For years it did not occur to me that what I do for clients, I also do for myself and the organizations I belong to. I create content that opens doors for the kind of conversations I want to have.

You do too.

Over the weekend, I designed a “Conversation Worth Having” (Stavros et al., 2018)[i] for a large group we a part of. This group has formed opposing sides and needs help finding unity. My proposal of a large group dialogue builds on the notion of “Appreciative Inquiry” (Cooperrider, 2008).[ii] Appreciative Inquiry is a discipline that suggests people are more motivated to change if they start with past successes and respond to generative questions that would continue those successes. It’s not that the problem issue is ignored; instead, that problem is flipped to a positive that helps fuel the conversation.

That’s an intentional conversation I want to have with this group.

When you forward an article that impressed you to your friend, you are saying, “Hey buddy, we could talk about this.” That is a beginning of an intentional conversation. Maybe you and your friend then go for a beer, and that article becomes a beginning point for a memorable conversation. The same things happen in a marriage: we bring topics we’ve read or conversations we’ve had to the dinner table, and sometimes those bits of content become milestone conversations.

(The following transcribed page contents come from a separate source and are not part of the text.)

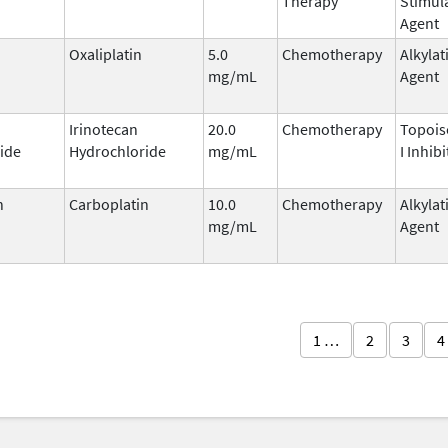
Therapy
Stimul
Agent
Oxaliplatin
5.0
Chemotherapy
Alkylat
mg/mL
Agent
Irinotecan
20.0
Chemotherapy
Topoi
ide
Hydrochloride
mg/mL
I Inhibi
n
Carboplatin
10.0
Chemotherapy
Alkylat
mg/mL
Agent
1 …
2
3
4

Content points toward action in the world

We create content when we deliver thoughts and ideas, and reactions, to others. We can entirely dream up the “creating” part, or it can be a sharpening thought added to an observation or article that we share into the orbit of some conversation partner.

Either way, what we say about the world and how we approach the next steps is a shared activity with those around us, and delivering content fuels that activity.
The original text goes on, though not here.